Retro RPG Spotlight / Sailor Moon: Another Story

I’ll admit it — I’m an enormous anime fan. While I’m not ready to sell all my belongings just so I can afford the limited edition, hand-painted statue of Rei Ayanami, anime does take up quite the chunk of my time. My gateway drug, if you will, into the world of Japanese animation was the quintessential magical girl show: Bishojo Senshi Sailor Moon, known simply to American audiences as Sailor Moon.

Growing up in the States harbored little chances for me to find Sailor Moon merchandise, let alone games. When I heard that there was actually a full-fledged RPG based on my favorite series at the time, I could have died right then and there.

As far as RPGs go, this is a fairly standard one. You’re charged with stepping into the boots of Tsukino Usagi, also known as Sailor Moon. Something strange is happening around the neighborhood where Usagi has grown up — enemies in disguise as fellow Sailor Scouts are appearing all around. Old adversaries that have long since been defeated are making appearances, but why and to what end? What does all of this mean? The game is meant to take place right between Sailor Moon S and Sailor Moon SuperS, so while there is not a story that includes canon, you can rest assured it’s as gripping (I suppose you could say that) as average episodes of Sailor Moon.

The sprites are gorgeous, and faithful to the Sailor Moon name. Environments are vibrant and interesting — you can finally walk around the town you’ve seen so much in the anime and manga instead of wondering what the actual layout is like. Don’t get too excited yet, because the amount of exploring you can do is quite limited. You can only visit the occasional unoccupied house, hospitals, Usagi’s home, and various locations around town before you must set out to tackle the underlying cause of all of the chaos.

When it comes time to fight, there won’t be anything new to see. What’s available is an extremely polished (for an anime game) rendition of the average turn-based battle system we’ve grown to love (or hate) over the years. Your soldier will attack, defend, use an item, use magic (or a Tech), or try to run away turn after turn. Nothing too spectacular, but it works well. Each soldier was fully voiced with their original actress, calling out attack names and transformation spells, which was quite impressive for the time. Attack sequences are cute, weaving together practicality with the bells and whistles of the sugary sweet anime confection. Battles move along at a nice pace, and the only time they really get in the way of having fun is when you must stop every five┬áminutes for a random encounter. I’m sure everyone is familiar with all that frivolity.

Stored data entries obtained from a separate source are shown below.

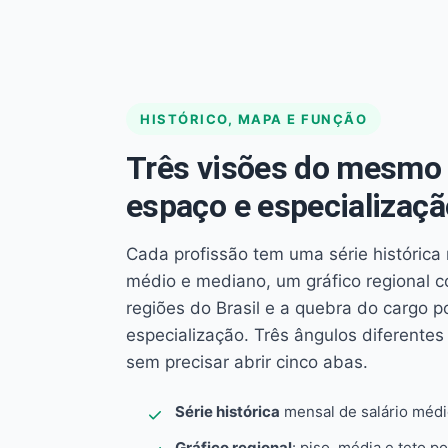
HISTÓRICO, MAPA E FUNÇÃO
Três visões do mesmo 
espaço e especializaçã
Cada profissão tem uma série histórica 
médio e mediano, um gráfico regional 
regiões do Brasil e a quebra do cargo p
especialização. Três ângulos diferent
sem precisar abrir cinco abas.
Série histórica
mensal de salário méd
Gráfico regional
: piso, média e teto po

For die-hard Sailor Moon fans it was a way to satiate the hunger until the long-awaited next season of Sailor Moon, and for RPG fans it’s very much catered to followers of the anime. While you can play it with much ease without having seen the anime, it’s very hard to understand what’s going on with all the intricate relationships, especially with relationships between those who are not so clear (i.e. Sailor Uranus and Sailor Neptune). This would make a great transition to the Game Boy Advance or DS today, and I have a feeling eager young shoujo anime fans would eat it up.